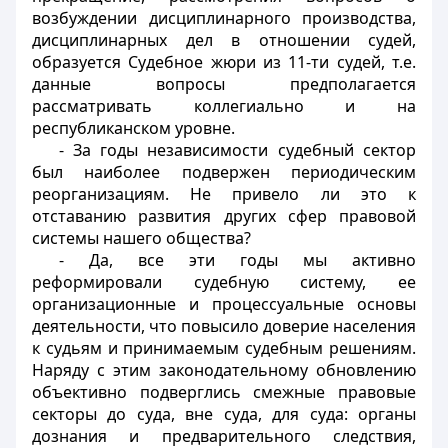
возбуждении дисциплинарного производства,
дисциплинарных дел в отношении судей,
образуется Судебное жюри из 11-ти судей, т.е.
данные вопросы предполагается
рассматривать коллегиально и на
республиканском уровне.
- За годы независимости судебный сектор
был наиболее подвержен периодическим
реорганизациям. Не привело ли это к
отставанию развития других сфер правовой
системы нашего общества?
- Да, все эти годы мы активно
реформировали судебную систему, ее
организационные и процессуальные основы
деятельности, что повысило доверие населения
к судьям и принимаемым судебным решениям.
Наряду с этим законодательному обновлению
объективно подверглись смежные правовые
секторы до суда, вне суда, для суда: органы
дознания и предварительного следствия,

-*-*-

**Description of the task:**
Transcribe the records above exactly, skipping pictures.

**Response for this exercise:**
возбуждении дисциплинарного производства,
дисциплинарных дел в отношении судей,
образуется Судебное жюри из 11-ти судей, т.е.
данные вопросы предполагается
рассматривать коллегиально и на
республиканском уровне.
- За годы независимости судебный сектор
был наиболее подвержен периодическим
реорганизациям. Не привело ли это к
отставанию развития других сфер правовой
системы нашего общества?
- Да, все эти годы мы активно
реформировали судебную систему, ее
организационные и процессуальные основы
деятельности, что повысило доверие населения
к судьям и принимаемым судебным решениям.
Наряду с этим законодательному обновлению
объективно подверглись смежные правовые
секторы до суда, вне суда, для суда: органы
дознания и предварительного следствия,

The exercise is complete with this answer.